-- Opening Marker --
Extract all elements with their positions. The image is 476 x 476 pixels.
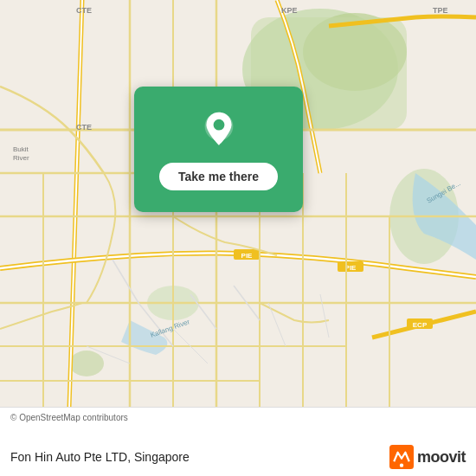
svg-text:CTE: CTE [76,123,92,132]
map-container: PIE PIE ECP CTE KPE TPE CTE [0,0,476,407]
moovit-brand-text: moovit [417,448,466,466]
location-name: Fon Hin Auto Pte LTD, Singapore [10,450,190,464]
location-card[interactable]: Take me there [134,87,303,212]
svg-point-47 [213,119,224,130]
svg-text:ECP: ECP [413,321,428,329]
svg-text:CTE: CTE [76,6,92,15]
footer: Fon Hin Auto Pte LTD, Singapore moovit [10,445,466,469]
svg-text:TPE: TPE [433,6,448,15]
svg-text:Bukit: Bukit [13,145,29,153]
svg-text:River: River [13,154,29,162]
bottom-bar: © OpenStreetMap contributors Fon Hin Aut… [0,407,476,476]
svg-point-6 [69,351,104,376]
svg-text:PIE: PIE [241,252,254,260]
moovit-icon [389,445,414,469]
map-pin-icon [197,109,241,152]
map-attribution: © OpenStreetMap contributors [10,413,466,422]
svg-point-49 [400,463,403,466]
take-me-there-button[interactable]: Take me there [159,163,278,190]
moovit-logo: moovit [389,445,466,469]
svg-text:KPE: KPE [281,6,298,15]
-- Closing Marker --
-- Opening Marker --
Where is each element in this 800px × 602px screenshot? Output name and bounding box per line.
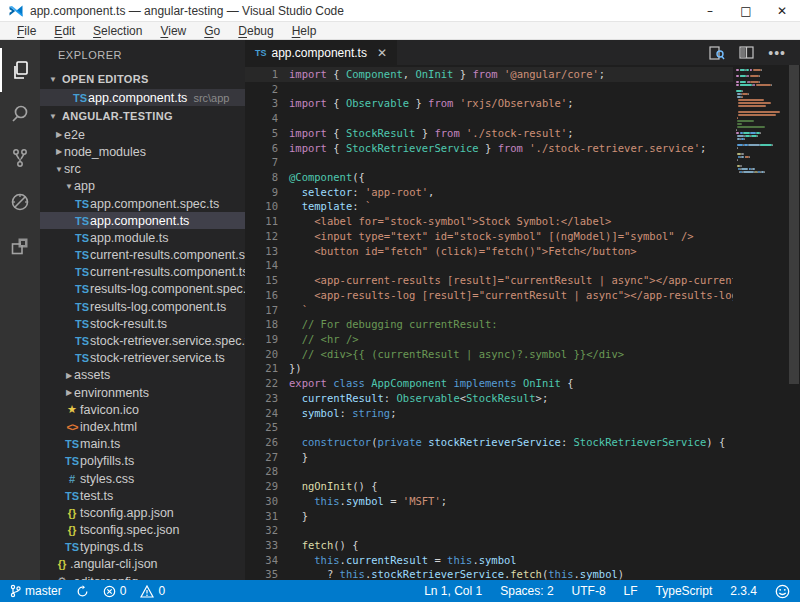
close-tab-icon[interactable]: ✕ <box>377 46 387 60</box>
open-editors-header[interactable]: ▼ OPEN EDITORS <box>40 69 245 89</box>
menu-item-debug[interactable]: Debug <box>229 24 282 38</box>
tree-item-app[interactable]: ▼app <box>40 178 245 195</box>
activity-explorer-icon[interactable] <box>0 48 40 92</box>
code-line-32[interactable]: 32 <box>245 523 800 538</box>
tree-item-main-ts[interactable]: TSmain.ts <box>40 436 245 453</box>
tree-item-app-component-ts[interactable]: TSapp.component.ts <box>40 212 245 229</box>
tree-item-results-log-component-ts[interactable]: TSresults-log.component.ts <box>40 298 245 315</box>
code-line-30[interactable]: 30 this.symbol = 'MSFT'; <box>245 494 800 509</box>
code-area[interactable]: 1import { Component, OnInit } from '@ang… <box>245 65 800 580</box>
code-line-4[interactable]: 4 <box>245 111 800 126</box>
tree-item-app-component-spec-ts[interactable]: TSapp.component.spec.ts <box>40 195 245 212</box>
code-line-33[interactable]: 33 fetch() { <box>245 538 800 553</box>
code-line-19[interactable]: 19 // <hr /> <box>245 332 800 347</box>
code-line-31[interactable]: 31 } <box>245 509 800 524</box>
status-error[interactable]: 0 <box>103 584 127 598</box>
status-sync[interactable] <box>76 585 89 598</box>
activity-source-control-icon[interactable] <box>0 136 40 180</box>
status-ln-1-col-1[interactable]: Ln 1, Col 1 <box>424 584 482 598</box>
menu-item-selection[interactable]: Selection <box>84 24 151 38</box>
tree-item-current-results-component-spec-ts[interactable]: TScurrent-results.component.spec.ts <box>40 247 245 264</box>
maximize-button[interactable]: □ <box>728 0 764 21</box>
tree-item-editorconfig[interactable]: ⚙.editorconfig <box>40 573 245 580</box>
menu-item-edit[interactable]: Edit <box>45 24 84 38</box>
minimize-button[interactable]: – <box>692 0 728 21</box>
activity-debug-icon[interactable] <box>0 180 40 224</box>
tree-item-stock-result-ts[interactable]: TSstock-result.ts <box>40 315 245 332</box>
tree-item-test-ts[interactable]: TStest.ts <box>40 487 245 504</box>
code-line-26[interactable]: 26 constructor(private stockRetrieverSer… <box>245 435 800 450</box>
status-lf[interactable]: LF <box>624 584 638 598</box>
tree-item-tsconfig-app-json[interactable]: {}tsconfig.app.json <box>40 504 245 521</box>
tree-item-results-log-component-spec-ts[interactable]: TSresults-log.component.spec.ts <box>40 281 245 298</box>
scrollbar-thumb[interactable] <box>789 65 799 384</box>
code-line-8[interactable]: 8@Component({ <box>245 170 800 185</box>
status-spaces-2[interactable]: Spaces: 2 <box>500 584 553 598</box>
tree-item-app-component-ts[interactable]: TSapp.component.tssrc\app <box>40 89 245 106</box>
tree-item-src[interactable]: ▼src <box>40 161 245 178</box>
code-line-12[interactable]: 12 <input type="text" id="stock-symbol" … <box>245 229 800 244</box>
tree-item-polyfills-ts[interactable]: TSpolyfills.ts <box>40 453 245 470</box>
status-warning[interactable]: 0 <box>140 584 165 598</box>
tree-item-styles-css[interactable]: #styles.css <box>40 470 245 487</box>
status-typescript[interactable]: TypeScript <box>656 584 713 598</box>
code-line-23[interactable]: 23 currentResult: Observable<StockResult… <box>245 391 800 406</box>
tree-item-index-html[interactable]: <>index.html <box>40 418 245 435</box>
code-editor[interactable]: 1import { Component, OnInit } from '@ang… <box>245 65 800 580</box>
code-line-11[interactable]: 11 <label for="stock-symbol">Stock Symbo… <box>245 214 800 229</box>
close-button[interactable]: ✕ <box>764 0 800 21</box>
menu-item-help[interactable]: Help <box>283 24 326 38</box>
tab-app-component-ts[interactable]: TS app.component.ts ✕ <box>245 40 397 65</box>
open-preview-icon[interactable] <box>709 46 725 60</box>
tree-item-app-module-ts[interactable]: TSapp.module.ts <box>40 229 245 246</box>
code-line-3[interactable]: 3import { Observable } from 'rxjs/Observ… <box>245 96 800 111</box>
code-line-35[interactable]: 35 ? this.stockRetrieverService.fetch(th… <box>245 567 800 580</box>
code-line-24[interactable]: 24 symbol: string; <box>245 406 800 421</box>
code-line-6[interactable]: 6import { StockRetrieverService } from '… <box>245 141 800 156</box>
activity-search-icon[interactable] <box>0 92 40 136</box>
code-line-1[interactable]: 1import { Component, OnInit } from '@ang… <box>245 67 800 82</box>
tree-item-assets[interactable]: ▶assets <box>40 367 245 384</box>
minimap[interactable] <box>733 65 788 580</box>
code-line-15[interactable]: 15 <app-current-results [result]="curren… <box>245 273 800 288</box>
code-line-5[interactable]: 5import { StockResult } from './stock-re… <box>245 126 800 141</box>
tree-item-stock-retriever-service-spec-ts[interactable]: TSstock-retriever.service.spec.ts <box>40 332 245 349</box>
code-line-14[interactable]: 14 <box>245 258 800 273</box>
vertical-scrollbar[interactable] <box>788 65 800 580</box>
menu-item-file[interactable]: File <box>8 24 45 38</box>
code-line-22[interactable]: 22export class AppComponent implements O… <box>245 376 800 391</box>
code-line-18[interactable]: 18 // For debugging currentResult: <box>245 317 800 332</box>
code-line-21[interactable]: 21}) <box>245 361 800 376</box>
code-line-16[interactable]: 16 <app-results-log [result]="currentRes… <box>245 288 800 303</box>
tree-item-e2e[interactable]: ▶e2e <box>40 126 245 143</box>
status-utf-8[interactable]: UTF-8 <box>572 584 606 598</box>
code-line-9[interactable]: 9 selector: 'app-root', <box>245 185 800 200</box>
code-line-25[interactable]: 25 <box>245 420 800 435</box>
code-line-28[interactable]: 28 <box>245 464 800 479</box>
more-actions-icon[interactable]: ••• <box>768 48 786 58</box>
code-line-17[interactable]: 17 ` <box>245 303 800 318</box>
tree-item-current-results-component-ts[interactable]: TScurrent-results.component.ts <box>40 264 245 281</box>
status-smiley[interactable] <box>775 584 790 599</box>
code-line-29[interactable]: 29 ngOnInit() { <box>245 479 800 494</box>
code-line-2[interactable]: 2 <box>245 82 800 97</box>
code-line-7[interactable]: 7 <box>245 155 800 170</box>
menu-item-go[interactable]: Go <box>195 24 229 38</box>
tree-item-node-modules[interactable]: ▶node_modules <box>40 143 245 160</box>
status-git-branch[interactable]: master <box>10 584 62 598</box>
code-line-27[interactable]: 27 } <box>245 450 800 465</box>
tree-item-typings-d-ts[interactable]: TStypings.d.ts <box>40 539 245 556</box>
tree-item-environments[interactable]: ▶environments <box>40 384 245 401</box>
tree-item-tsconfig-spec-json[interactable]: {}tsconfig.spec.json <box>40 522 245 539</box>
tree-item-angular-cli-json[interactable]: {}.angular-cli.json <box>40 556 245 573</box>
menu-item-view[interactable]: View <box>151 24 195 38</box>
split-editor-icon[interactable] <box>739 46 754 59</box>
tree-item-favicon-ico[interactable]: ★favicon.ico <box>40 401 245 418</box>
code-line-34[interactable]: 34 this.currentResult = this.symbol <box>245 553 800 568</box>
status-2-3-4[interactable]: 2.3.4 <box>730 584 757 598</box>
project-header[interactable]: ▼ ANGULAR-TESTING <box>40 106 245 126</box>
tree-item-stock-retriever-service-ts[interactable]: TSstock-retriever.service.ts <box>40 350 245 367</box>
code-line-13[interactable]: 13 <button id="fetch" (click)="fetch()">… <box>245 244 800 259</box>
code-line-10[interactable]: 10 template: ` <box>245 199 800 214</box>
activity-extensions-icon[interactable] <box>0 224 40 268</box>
-- Closing Marker --
**Goal of the exercise**
Say, as a single number, how many lines of the records hold the word "button".

**The answer**
5